**** THE DATA ****
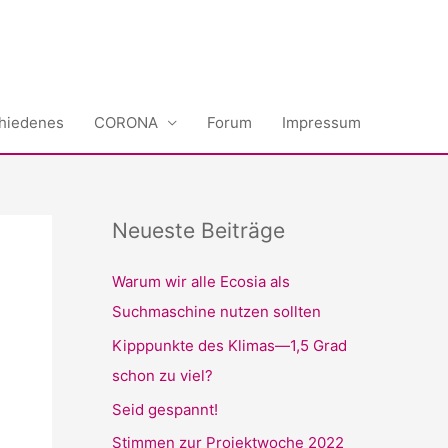
hiedenes
CORONA
Forum
Impressum
Neueste Beiträge
Warum wir alle Ecosia als
Suchmaschine nutzen sollten
Kipppunkte des Klimas—1,5 Grad
schon zu viel?
Seid gespannt!
Stimmen zur Projektwoche 2022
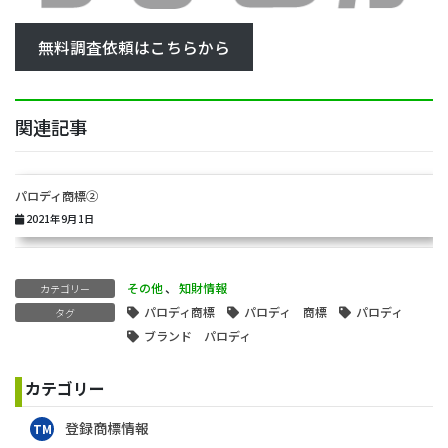
無料調査依頼はこちらから
関連記事
パロディ商標②
2021年9月1日
その他
、
知財情報
カテゴリー
パロディ商標
パロディ 商標
パロディ
タグ
ブランド パロディ
カテゴリー
登録商標情報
****
* **WORK ORDER**
Would you return the entries verbatim, minus any images?

* **ANSWER TO THE EXERCISE**
hiedenes
CORONA
Forum
Impressum
Neueste Beiträge
Warum wir alle Ecosia als
Suchmaschine nutzen sollten
Kipppunkte des Klimas—1,5 Grad
schon zu viel?
Seid gespannt!
Stimmen zur Projektwoche 2022
無料調査依頼はこちらから
関連記事
パロディ商標②
2021年9月1日
その他
、
知財情報
カテゴリー
パロディ商標
パロディ 商標
パロディ
タグ
ブランド パロディ
カテゴリー
登録商標情報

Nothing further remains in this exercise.